ACTIVITY
The entries are to be duplicated exactly, with nothing left out.

RECORD EXCERPTS
*** Begin section ***
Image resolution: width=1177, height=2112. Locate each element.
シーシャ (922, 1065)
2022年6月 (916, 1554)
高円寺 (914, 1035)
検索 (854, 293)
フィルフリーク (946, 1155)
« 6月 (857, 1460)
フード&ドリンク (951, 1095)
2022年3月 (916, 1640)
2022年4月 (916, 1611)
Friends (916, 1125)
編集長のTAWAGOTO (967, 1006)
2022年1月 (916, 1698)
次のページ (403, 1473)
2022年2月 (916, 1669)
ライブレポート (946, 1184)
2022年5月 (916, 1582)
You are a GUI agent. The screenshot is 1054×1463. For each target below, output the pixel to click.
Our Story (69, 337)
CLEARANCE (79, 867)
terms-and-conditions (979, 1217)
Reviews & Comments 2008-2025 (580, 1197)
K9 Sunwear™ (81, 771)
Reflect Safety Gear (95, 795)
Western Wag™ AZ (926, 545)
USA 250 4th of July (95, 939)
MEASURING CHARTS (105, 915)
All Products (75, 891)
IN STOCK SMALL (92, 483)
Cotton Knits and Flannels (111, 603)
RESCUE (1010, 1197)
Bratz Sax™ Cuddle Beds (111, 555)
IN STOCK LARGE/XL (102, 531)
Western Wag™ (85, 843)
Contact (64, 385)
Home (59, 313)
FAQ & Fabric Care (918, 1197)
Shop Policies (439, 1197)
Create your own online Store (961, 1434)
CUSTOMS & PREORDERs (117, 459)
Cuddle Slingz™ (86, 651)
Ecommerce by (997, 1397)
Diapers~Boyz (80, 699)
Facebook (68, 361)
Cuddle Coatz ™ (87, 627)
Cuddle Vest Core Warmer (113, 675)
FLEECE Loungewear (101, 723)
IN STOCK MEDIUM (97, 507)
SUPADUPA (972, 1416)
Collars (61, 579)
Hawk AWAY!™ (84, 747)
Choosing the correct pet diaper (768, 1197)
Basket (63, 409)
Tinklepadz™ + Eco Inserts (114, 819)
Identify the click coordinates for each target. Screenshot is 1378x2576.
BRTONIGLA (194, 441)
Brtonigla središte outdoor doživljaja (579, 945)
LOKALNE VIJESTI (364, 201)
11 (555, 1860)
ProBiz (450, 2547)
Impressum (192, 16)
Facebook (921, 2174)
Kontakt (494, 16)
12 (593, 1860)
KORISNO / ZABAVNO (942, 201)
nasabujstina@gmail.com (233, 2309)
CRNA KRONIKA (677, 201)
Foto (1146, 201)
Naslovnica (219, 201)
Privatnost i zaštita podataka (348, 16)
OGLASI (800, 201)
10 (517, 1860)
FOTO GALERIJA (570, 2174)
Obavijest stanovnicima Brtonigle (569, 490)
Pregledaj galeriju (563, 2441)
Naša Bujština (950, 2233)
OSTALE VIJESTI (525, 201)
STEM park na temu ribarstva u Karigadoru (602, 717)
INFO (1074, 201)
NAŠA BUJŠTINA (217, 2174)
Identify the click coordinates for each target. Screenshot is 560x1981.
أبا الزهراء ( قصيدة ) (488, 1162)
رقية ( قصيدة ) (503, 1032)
*** End section ***
RESULT FOR THIS TASK
Image resolution: width=1177, height=2112. Locate each element.
シーシャ (922, 1065)
2022年6月 (916, 1554)
高円寺 (914, 1035)
検索 (854, 293)
フィルフリーク (946, 1155)
« 6月 (857, 1460)
フード&ドリンク (951, 1095)
2022年3月 (916, 1640)
2022年4月 (916, 1611)
Friends (916, 1125)
編集長のTAWAGOTO (967, 1006)
2022年1月 (916, 1698)
次のページ (403, 1473)
2022年2月 (916, 1669)
ライブレポート (946, 1184)
2022年5月 (916, 1582)
You are a GUI agent. The screenshot is 1054×1463. For each target below, output the pixel to click.
Our Story (69, 337)
CLEARANCE (79, 867)
terms-and-conditions (979, 1217)
Reviews & Comments 2008-2025 (580, 1197)
K9 Sunwear™ (81, 771)
Reflect Safety Gear (95, 795)
Western Wag™ AZ (926, 545)
USA 250 4th of July (95, 939)
MEASURING CHARTS (105, 915)
All Products (75, 891)
IN STOCK SMALL (92, 483)
Cotton Knits and Flannels (111, 603)
RESCUE (1010, 1197)
Bratz Sax™ Cuddle Beds (111, 555)
IN STOCK LARGE/XL (102, 531)
Western Wag™ (85, 843)
Contact (64, 385)
Home (59, 313)
FAQ & Fabric Care (918, 1197)
Shop Policies (439, 1197)
Create your own online Store (961, 1434)
CUSTOMS & PREORDERs (117, 459)
Cuddle Slingz™ (86, 651)
Ecommerce by (997, 1397)
Diapers~Boyz (80, 699)
Facebook (68, 361)
Cuddle Coatz ™ (87, 627)
Cuddle Vest Core Warmer (113, 675)
FLEECE Loungewear (101, 723)
IN STOCK MEDIUM (97, 507)
SUPADUPA (972, 1416)
Collars (61, 579)
Hawk AWAY!™ (84, 747)
Choosing the correct pet diaper (768, 1197)
Basket (63, 409)
Tinklepadz™ + Eco Inserts (114, 819)
Identify the click coordinates for each target. Screenshot is 1378x2576.
BRTONIGLA (194, 441)
Brtonigla središte outdoor doživljaja (579, 945)
LOKALNE VIJESTI (364, 201)
11 (555, 1860)
ProBiz (450, 2547)
Impressum (192, 16)
Facebook (921, 2174)
Kontakt (494, 16)
12 (593, 1860)
KORISNO / ZABAVNO (942, 201)
nasabujstina@gmail.com (233, 2309)
CRNA KRONIKA (677, 201)
Foto (1146, 201)
Naslovnica (219, 201)
Privatnost i zaštita podataka (348, 16)
OGLASI (800, 201)
10 (517, 1860)
FOTO GALERIJA (570, 2174)
Obavijest stanovnicima Brtonigle (569, 490)
Pregledaj galeriju (563, 2441)
Naša Bujština (950, 2233)
OSTALE VIJESTI (525, 201)
STEM park na temu ribarstva u Karigadoru (602, 717)
INFO (1074, 201)
NAŠA BUJŠTINA (217, 2174)
Identify the click coordinates for each target. Screenshot is 560x1981.
أبا الزهراء ( قصيدة ) (488, 1162)
رقية ( قصيدة ) (503, 1032)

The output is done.